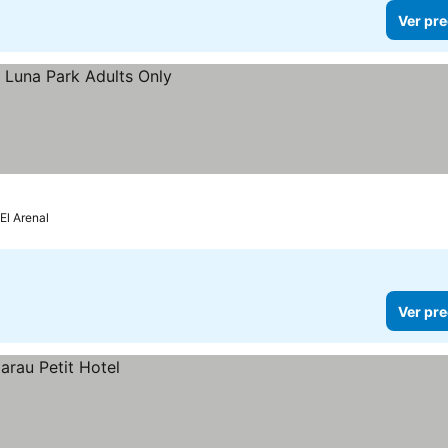
Ver pre
El Arenal
Ver pre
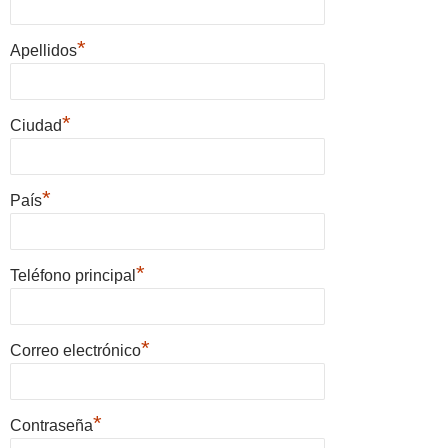
*
Apellidos
*
Ciudad
*
País
*
Teléfono principal
*
Correo electrónico
*
Contraseña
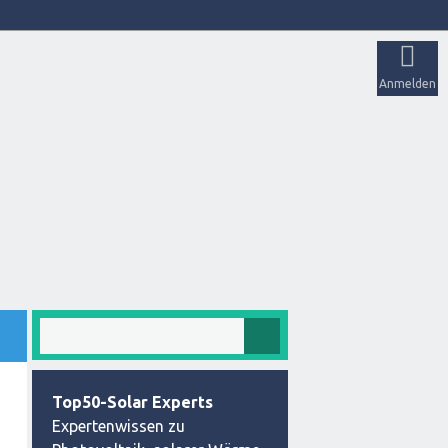
Anmelden
Top50-Solar Experts
Expertenwissen zu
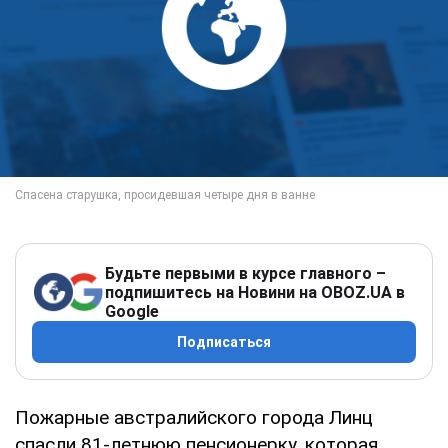
Будьте первыми в курсе главного –
подпишитесь на Новини на OBOZ.UA в
Google
Подписаться
Пожарные австралийского города Линц
спасли 81-летнюю пенсионерку, которая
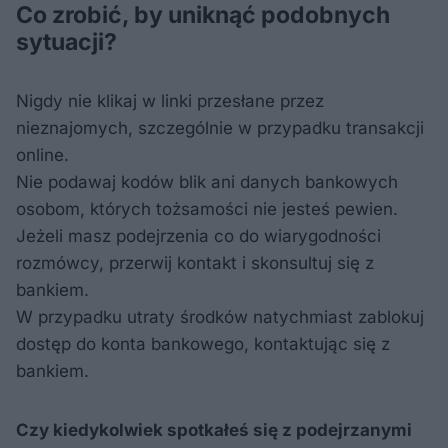
Co zrobić, by uniknąć podobnych
sytuacji?
Nigdy nie klikaj w linki przesłane przez
nieznajomych, szczególnie w przypadku transakcji
online.
Nie podawaj kodów blik ani danych bankowych
osobom, których tożsamości nie jesteś pewien.
Jeżeli masz podejrzenia co do wiarygodności
rozmówcy, przerwij kontakt i skonsultuj się z
bankiem.
W przypadku utraty środków natychmiast zablokuj
dostęp do konta bankowego, kontaktując się z
bankiem.
Czy kiedykolwiek spotkałeś się z podejrzanymi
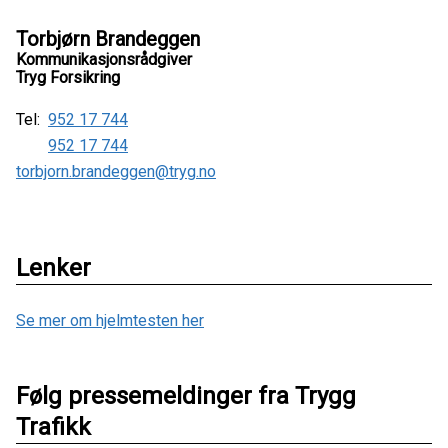
Torbjørn Brandeggen
Kommunikasjonsrådgiver
Tryg Forsikring
Tel:
952 17 744
952 17 744
torbjorn.brandeggen@tryg.no
Lenker
Se mer om hjelmtesten her
Følg pressemeldinger fra Trygg
Trafikk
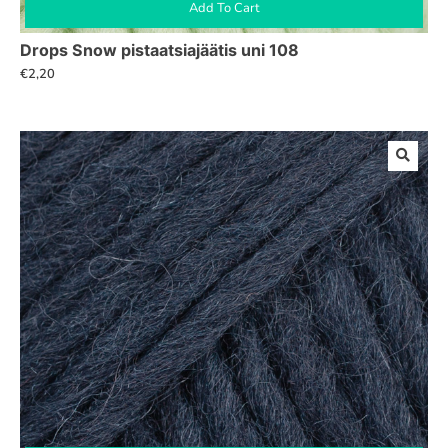
Add To Cart
Drops Snow pistaatsiajäätis uni 108
€
2,20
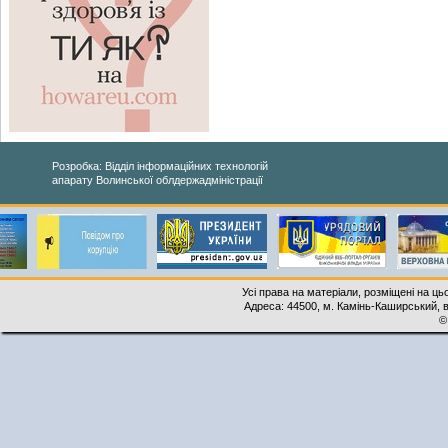
Розробка: Відділ інформаційних технологій
апарату Волинської облдержадміністрації
Усі права на матеріали, розміщені на ць
Адреса: 44500, м. Камінь-Каширський, ву
©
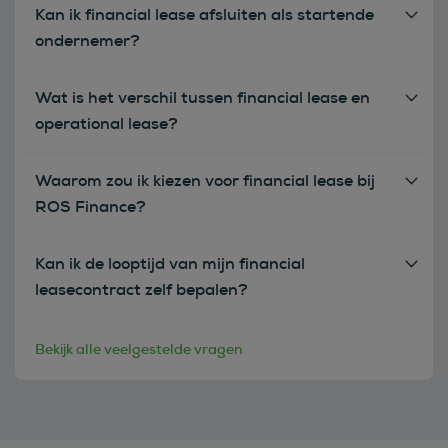
Kan ik financial lease afsluiten als startende
ondernemer?
Wat is het verschil tussen financial lease en
operational lease?
Waarom zou ik kiezen voor financial lease bij
ROS Finance?
Kan ik de looptijd van mijn financial
leasecontract zelf bepalen?
Bekijk alle veelgestelde vragen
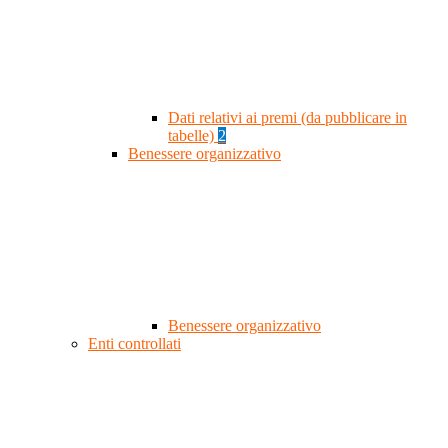
Dati relativi ai premi (da pubblicare in
tabelle)
2
Benessere organizzativo
Benessere organizzativo
Enti controllati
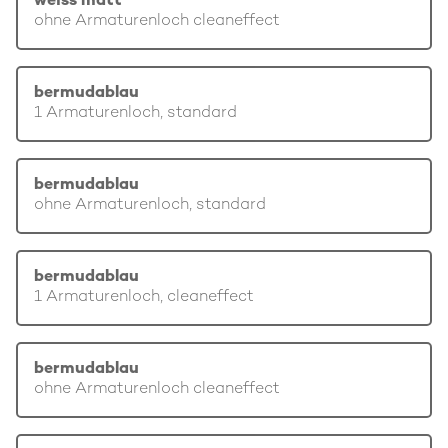
weiss matt
ohne Armaturenloch cleaneffect
bermudablau
1 Armaturenloch, standard
bermudablau
ohne Armaturenloch, standard
bermudablau
1 Armaturenloch, cleaneffect
bermudablau
ohne Armaturenloch cleaneffect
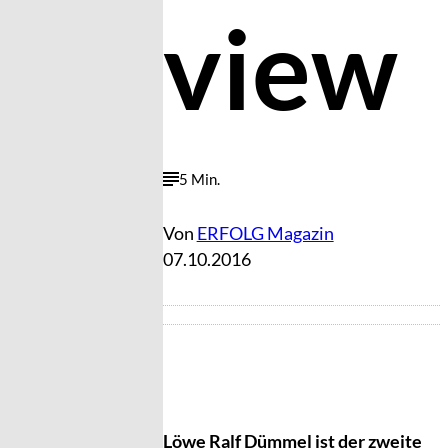
view
5 Min.
Von
ERFOLG Magazin
07.10.2016
Löwe Ralf Dümmel ist der zweite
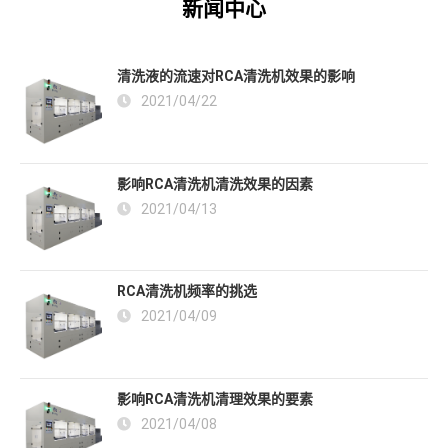
新闻中心
清洗液的流速对RCA清洗机效果的影响
2021/04/22
影响RCA清洗机清洗效果的因素
2021/04/13
RCA清洗机频率的挑选
2021/04/09
影响RCA清洗机清理效果的要素
2021/04/08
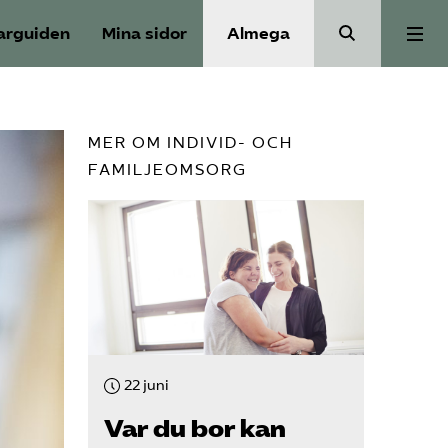
arguiden
Mina sidor
Almega
Välfärdskriminalitet
MER OM INDIVID- OCH
FAMILJEOMSORG
Valmanifest
Medlemskap
Aktiviteter
Våra frågor
22 juni
Var du bor kan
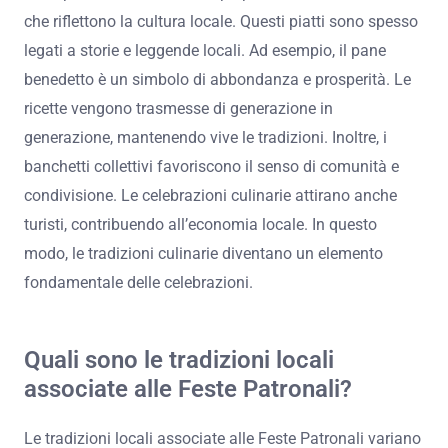
Come si integrano le tradizioni culinarie nelle
celebrazioni?
Le tradizioni culinarie si integrano nelle celebrazioni
attraverso piatti tipici e rituali gastronomici. Durante le
feste patronali, le comunità preparano cibi tradizionali
che riflettono la cultura locale. Questi piatti sono spesso
legati a storie e leggende locali. Ad esempio, il pane
benedetto è un simbolo di abbondanza e prosperità. Le
ricette vengono trasmesse di generazione in
generazione, mantenendo vive le tradizioni. Inoltre, i
banchetti collettivi favoriscono il senso di comunità e
condivisione. Le celebrazioni culinarie attirano anche
turisti, contribuendo all’economia locale. In questo
modo, le tradizioni culinarie diventano un elemento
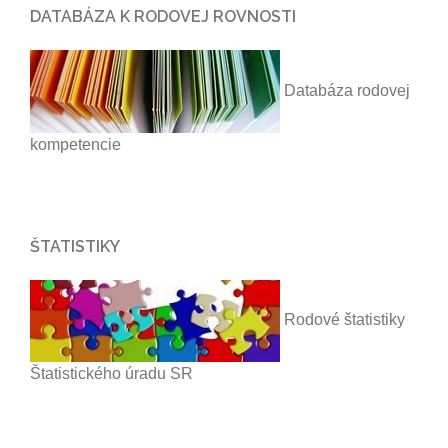
DATABÁZA K RODOVEJ ROVNOSTI
Databáza rodovej
kompetencie
ŠTATISTIKY
Rodové štatistiky
Štatistického úradu SR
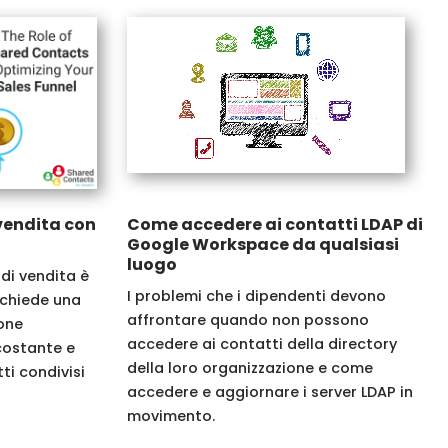
 vendita con
Come accedere ai contatti LDAP di
Google Workspace da qualsiasi
luogo
 di vendita è
I problemi che i dipendenti devono
ichiede una
affrontare quando non possono
one
accedere ai contatti della directory
costante e
della loro organizzazione e come
ti condivisi
accedere e aggiornare i server LDAP in
movimento.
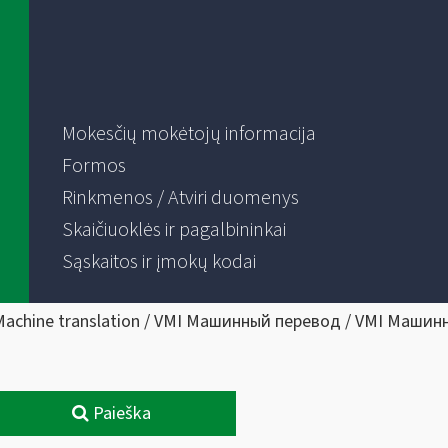
Mokesčių mokėtojų informacija
Formos
Rinkmenos / Atviri duomenys
Skaičiuoklės ir pagalbininkai
Sąskaitos ir įmokų kodai
Machine translation / VMI Машинный перевод / VMI Машин
Paieška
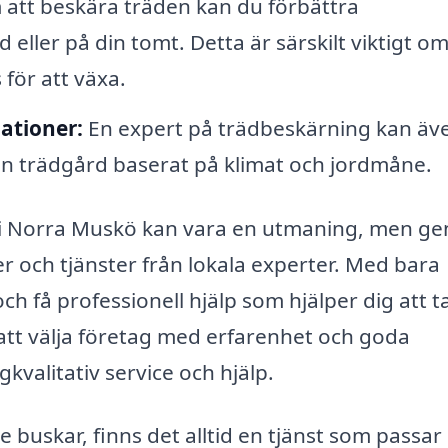
tt beskära träden kan du förbättra
eller på din tomt. Detta är särskilt viktigt o
för att växa.
ationer:
En expert på trädbeskärning kan äv
din trädgård baserat på klimat och jordmåne.
ng i Norra Muskö kan vara en utmaning, men g
er och tjänster från lokala experter. Med bara
h få professionell hjälp som hjälper dig att t
tt välja företag med erfarenhet och goda
gkvalitativ service och hjälp.
 buskar, finns det alltid en tjänst som passar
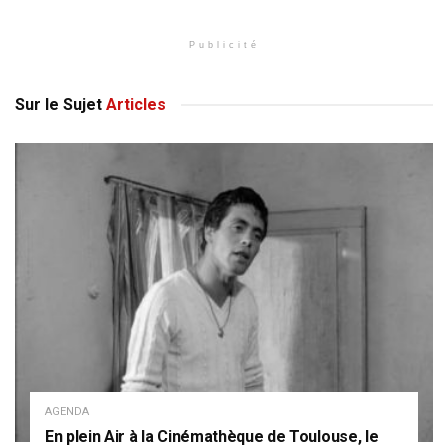
Publicité
Sur le Sujet
Articles
AGENDA
En plein Air à la Cinémathèque de Toulouse, le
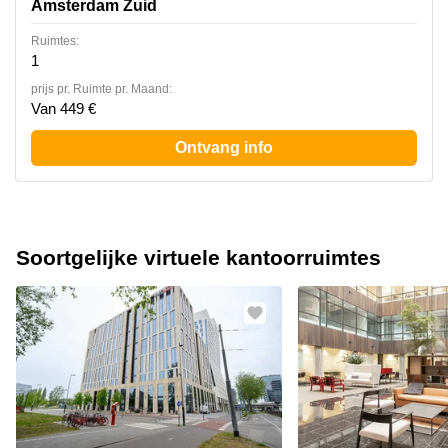
Amsterdam Zuid
Ruimtes:
1
prijs pr. Ruimte pr. Maand:
Van 449 €
Ontvang info
Soortgelijke virtuele kantoorruimtes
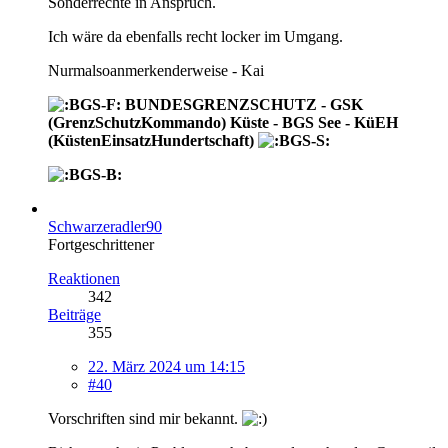
Sonderrechte in Anspruch.
Ich wäre da ebenfalls recht locker im Umgang.
Nurmalsoanmerkenderweise - Kai
BUNDESGRENZSCHUTZ - GSK
(GrenzSchutzKommando) Küste - BGS See - KüEH
(KüstenEinsatzHundertschaft)
Schwarzeradler90
Fortgeschrittener
Reaktionen
342
Beiträge
355
22. März 2024 um 14:15
#40
Vorschriften sind mir bekannt.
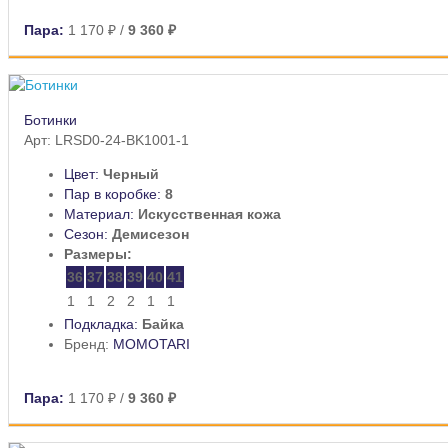
Пара:
1 170 ₽
/
9 360 ₽
Ботинки
Арт: LRSD0-24-BK1001-1
Цвет:
Черный
Пар в коробке:
8
Материал:
Искусственная кожа
Сезон:
Демисезон
Размеры:
36
37
38
39
40
41
1
1
2
2
1
1
Подкладка:
Байка
Бренд:
MOMOTARI
Пара:
1 170 ₽
/
9 360 ₽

+++

Work order>
Could you repeat all of the entries exactly, without any of the images?

Solution for this task>
Ver pre
El Arenal
Ver pre
*
Apellidos
*
Ciudad
*
País
*
Teléfono principal
*
Correo electrónico
*
Contraseña
Anmelden
Top50-Solar Experts
Expertenwissen zu
Будьте первыми в курсе главного –
подпишитесь на Новини на OBOZ.UA в
Google
Подписаться
Пожарные австралийского города Линц
спасли 81-летнюю пенсионерку, которая
Co zrobić, by uniknąć podobnych
sytuacji?
Nigdy nie klikaj w linki przesłane przez
nieznajomych, szczególnie w przypadku transakcji
online.
Nie podawaj kodów blik ani danych bankowych
osobom, których tożsamości nie jesteś pewien.
Jeżeli masz podejrzenia co do wiarygodności
rozmówcy, przerwij kontakt i skonsultuj się z
bankiem.
W przypadku utraty środków natychmiast zablokuj
dostęp do konta bankowego, kontaktując się z
bankiem.
Czy kiedykolwiek spotkałeś się z podejrzanymi
Torbjørn Brandeggen
Kommunikasjonsrådgiver
Tryg Forsikring
Tel:
952 17 744
952 17 744
torbjorn.brandeggen@tryg.no
Lenker
Se mer om hjelmtesten her
Følg pressemeldinger fra Trygg
Trafikk
Add To Cart
Drops Snow pistaatsiajäätis uni 108
€
2,20
Розробка: Відділ інформаційних технологій
апарату Волинської облдержадміністрації
Усі права на матеріали, розміщені на ць
Адреса: 44500, м. Камінь-Каширський, ву
©
Kan ik financial lease afsluiten als startende
ondernemer?
Wat is het verschil tussen financial lease en
operational lease?
Waarom zou ik kiezen voor financial lease bij
ROS Finance?
Kan ik de looptijd van mijn financial
leasecontract zelf bepalen?
Bekijk alle veelgestelde vragen
Dati relativi ai premi (da pubblicare in
tabelle)
2
Benessere organizzativo
Benessere organizzativo
Enti controllati
weiss matt
ohne Armaturenloch cleaneffect
bermudablau
1 Armaturenloch, standard
bermudablau
ohne Armaturenloch, standard
bermudablau
1 Armaturenloch, cleaneffect
bermudablau
ohne Armaturenloch cleaneffect
view
5 Min.
Von
ERFOLG Magazin
07.10.2016
Löwe Ralf Dümmel ist der zweite
新闻中心
清洗液的流速对RCA清洗机效果的影响
2021/04/22
影响RCA清洗机清洗效果的因素
2021/04/13
RCA清洗机频率的挑选
2021/04/09
影响RCA清洗机清理效果的要素
2021/04/08
arguiden
Mina sidor
Almega
Välfärdskriminalitet
MER OM INDIVID- OCH
FAMILJEOMSORG
Valmanifest
Medlemskap
Aktiviteter
Våra frågor
22 juni
Var du bor kan
Come si integrano le tradizioni culinarie nelle
celebrazioni?
Le tradizioni culinarie si integrano nelle celebrazioni
attraverso piatti tipici e rituali gastronomici. Durante le
feste patronali, le comunità preparano cibi tradizionali
che riflettono la cultura locale. Questi piatti sono spesso
legati a storie e leggende locali. Ad esempio, il pane
benedetto è un simbolo di abbondanza e prosperità. Le
ricette vengono trasmesse di generazione in
generazione, mantenendo vive le tradizioni. Inoltre, i
banchetti collettivi favoriscono il senso di comunità e
condivisione. Le celebrazioni culinarie attirano anche
turisti, contribuendo all’economia locale. In questo
modo, le tradizioni culinarie diventano un elemento
DATABÁZA K RODOVEJ ROVNOSTI
Databáza rodovej
kompetencie
ŠTATISTIKY
Rodové štatistiky
Štatistického úradu SR
 vendita con
Come accedere ai contatti LDAP di
Google Workspace da qualsiasi
luogo
 di vendita è
I problemi che i dipendenti devono
ichiede una
affrontare quando non possono
one
accedere ai contatti della directory
costante e
della loro organizzazione e come
ti condivisi
accedere e aggiornare i server LDAP in
movimento.
Mokesčių mokėtojų informacija
Formos
Rinkmenos / Atviri duomenys
Skaičiuoklės ir pagalbininkai
Sąskaitos ir įmokų kodai
Machine translation / VMI Машинный перевод / VMI Машин
Paieška
tt beskära träden kan du förbättra
eller på din tomt. Detta är särskilt viktigt o
för att växa.
ationer:
En expert på trädbeskärning kan äv
din trädgård baserat på klimat och jordmåne.
ng i Norra Muskö kan vara en utmaning, men g
er och tjänster från lokala experter. Med bara
h få professionell hjälp som hjälper dig att t
tt välja företag med erfarenhet och goda
gkvalitativ service och hjälp.
 buskar, finns det alltid en tjänst som passar
Publicité
Sur le Sujet
Articles
AGENDA
En plein Air à la Cinémathèque de Toulouse, le
Amsterdam Zuid
Ruimtes:
1
prijs pr. Ruimte pr. Maand:
Van 449 €
Ontvang info
Soortgelijke virtuele kantoorruimtes
Sonderrechte in Anspruch.
Ich wäre da ebenfalls recht locker im Umgang.
Nurmalsoanmerkenderweise - Kai
BUNDESGRENZSCHUTZ - GSK
(GrenzSchutzKommando) Küste - BGS See - KüEH
(KüstenEinsatzHundertschaft)
Schwarzeradler90
Fortgeschrittener
Reaktionen
342
Beiträge
355
22. März 2024 um 14:15
#40
Vorschriften sind mir bekannt.
Пара:
1 170 ₽
/
9 360 ₽
Ботинки
Арт: LRSD0-24-BK1001-1
Цвет:
Черный
Пар в коробке:
8
Материал:
Искусственная кожа
Сезон:
Демисезон
Размеры:
36
37
38
39
40
41
1
1
2
2
1
1
Подкладка:
Байка
Бренд:
MOMOTARI
Пара:
1 170 ₽
/
9 360 ₽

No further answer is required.